In 1983 I published a piece in The New York Times Magazine entitled “Another Name for Madness.” The first, first-person account of Alzheimer’s in the popular press, it was about my mother, then 51, and losing her mind in handfuls. The magazine piece caused a response; putting me on The Today Show the next day, and pretty much every major talk show after that. I quit my job and spent the next four years on the road talking about the illness, testifying before Congress, the New York State Legislature, working with New York City to set up informational and referral offices and writing a book about the experience.
The title of that book was also to be, Another Name for Madness, for which my wonderful editor suggested a subtitle of, “The dramatic story of a family’s struggle with Alzheimer’s disease.” That subtitle does not read, “everything you ever wanted to know about the Roach family that they know to date, including but not limited to their immigration to the US, what they paid for the houses in which they lived, how tall they were then, and, woo-woo, a peek into the marriage bed of the parents.”
No, it does not.
My assignment was very specific, and in that I nearly lost my mind, as well, learning on deadline, living on someone else’s money (this time Houghton Mifflin’s) how to toss out anything that did not illustrate the dramatic story of a family’s struggle with Alzheimer’s disease.

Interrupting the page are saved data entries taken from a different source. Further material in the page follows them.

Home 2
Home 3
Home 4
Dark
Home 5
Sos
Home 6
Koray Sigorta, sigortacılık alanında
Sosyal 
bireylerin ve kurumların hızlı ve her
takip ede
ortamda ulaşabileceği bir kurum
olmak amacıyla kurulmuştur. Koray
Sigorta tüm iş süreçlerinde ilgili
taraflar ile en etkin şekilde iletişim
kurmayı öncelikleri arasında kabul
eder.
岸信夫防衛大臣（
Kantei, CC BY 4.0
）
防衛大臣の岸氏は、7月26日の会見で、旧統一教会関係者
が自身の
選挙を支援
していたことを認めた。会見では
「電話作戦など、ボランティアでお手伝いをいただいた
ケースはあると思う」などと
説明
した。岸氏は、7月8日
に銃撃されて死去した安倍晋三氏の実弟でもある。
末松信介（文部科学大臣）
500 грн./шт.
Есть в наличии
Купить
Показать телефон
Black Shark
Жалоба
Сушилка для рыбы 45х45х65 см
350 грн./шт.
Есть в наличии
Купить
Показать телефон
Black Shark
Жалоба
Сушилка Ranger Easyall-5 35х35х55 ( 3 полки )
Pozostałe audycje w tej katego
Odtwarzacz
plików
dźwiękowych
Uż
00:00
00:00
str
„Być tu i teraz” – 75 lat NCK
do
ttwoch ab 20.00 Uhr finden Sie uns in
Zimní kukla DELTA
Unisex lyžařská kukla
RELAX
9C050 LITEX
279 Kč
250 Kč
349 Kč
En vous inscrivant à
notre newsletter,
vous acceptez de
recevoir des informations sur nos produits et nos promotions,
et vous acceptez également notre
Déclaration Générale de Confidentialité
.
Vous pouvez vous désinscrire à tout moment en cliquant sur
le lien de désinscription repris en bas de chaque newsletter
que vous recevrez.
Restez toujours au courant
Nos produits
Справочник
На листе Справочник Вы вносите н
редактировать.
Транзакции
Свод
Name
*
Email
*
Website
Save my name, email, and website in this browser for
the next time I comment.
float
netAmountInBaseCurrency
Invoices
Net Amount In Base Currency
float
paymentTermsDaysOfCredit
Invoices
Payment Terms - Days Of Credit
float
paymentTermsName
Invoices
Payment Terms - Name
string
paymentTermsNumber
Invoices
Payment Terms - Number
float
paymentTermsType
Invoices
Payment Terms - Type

And pretty much 99% of our lives to date did not.
And in the course of reporting the book I learned a lot about my mother, reporting the story of her life before her illness so that you might fall in love with her before the illness wrenched her away, so that you’d value the loss we experienced, so you would understand our “dramatic struggle.” During the early stages of Alzheimer’s she became sloppy with the details of her life, and I discovered that she had been having an affair since I was 8. And that my sister had known since she was 9.
So, what do you do with that? Could we amend the subtitle to read, the dramatic story of a family’s struggle with Alzheimer’s disease, as evidenced in a woman who lied to her family without anyone but one of her children finding out until her dementia made her so sloppy with the details of her life that even the young woman writing this book was forced to notice what she could, had she been paying attention, noticed for 14 years?
And then there was the eeensy little trouble of how to deal with her drinking. All her life she had been a heavy drinker, and mean when drunk. A fascinating, intelligent, compelling, educated, liberal-thinking, hard-voting, snap-witty, gorgeous woman, when drunk even her beauty became blurred. Well, alcohol being a brain insult, I had to deal with it in the biochemistry of Alzheimer’s and its possible causes, but how complicated does it get when you try to braid into the tale the immense complexities of being a child of an alcoholic?
Was I to write about her affair? Her alcoholism? These other stories of my family bulge out in ways that your stories bulge out when you try to tell one of them. And that’s another good reason you get up from the desk and go do anything but this. Instead, you have to tell these tales one at a time, pruning that octopus before it grabs you by the earrings and eats you alive. I know I’m not alone in having what in polite society we call a “complicated” family. Not a bit. So how do you do you write about them? By sticking to the story at hand, clipping it down on the page as you go, selecting carefully as you type, every day reminding yourself of this one single question: What is this about?
On the topic of her alcoholism, I actually have nothing intelligent or unique to say, though I’ve seen the topic done beautifully. Read Drinking: A Love Story by the late and great Caroline Knapp. But when Caroline Knapp chose to write another memoir about the relationship she had with her dog, and called it, A Pack of Two, she wrote about the same life—hers—with a different answer to the question “what is this about?”
What’s the story about?
Mine was the dramatic story of a family’s struggle with Alzheimer’s disease.